Enhancing Usagi to Look at Two Columns When Provding Concepts Matches for Question/Value Pairs

Usagi has been designed for mapping formal terminologies; i.e. a long list of codes and descriptions like ICD10. Your example contains variable/value pairs, something Usagi handles less well. You might need to map variables and values separately. (see also my last note below)

There are currently two options:

  • As you say, the way to make Usagi use all the information, is to concatenate everything into one field and make Usagi use that as the Source Term. You can add all the separate pieces as ‘additional information’ columns and use these to join on.
  • Make separate files per codelist. One for the variables (your ‘Source code’) and one for each of the sets of values (your ‘Source terms’). e.g. a codelist for each of ‘SMOKING_STATUS’, ‘ALLERGEN_DESC’, ‘SOCIAL. ADL’. Assign a unique source codes to each of your terms to identify them. Then you can more effectively use the import filters in Usagi to specify what class of targets to use.

Two general notes:

  • Usagi only looks at the Source Term when matching target concepts.
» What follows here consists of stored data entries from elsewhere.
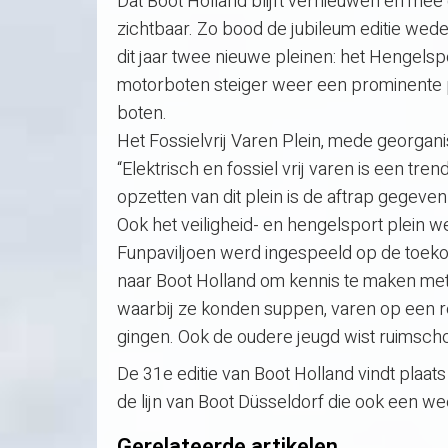
Dat Boot Holland blijft vernieuwen en mee 
zichtbaar. Zo bood de jubileum editie wed
dit jaar twee nieuwe pleinen: het Hengelspo
motorboten steiger weer een prominente p
boten.
Het Fossielvrij Varen Plein, mede georgan
“Elektrisch en fossiel vrij varen is een t
opzetten van dit plein is de aftrap gegev
Ook het veiligheid- en hengelsport plein 
Funpaviljoen werd ingespeeld op de toek
naar Boot Holland om kennis te maken m
waarbij ze konden suppen, varen op een 
gingen. Ook de oudere jeugd wist ruimscho
De 31e editie van Boot Holland vindt plaat
de lijn van Boot Düsseldorf die ook een 
Gerelateerde artikelen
The Source Code is meant to be the unique identifier of the source term. In many cases this is a meaningless alphanumeric id (e.g I10 or 32547).
  • The source_to_concept_map table is designed to only use the unique source_code (and source_vocabulary_id as the foreign key to join on. We have a separate discussion in cases where you have variable/value pairs to map: Wide MAPPING table (in vocabulary) (problems with relationship)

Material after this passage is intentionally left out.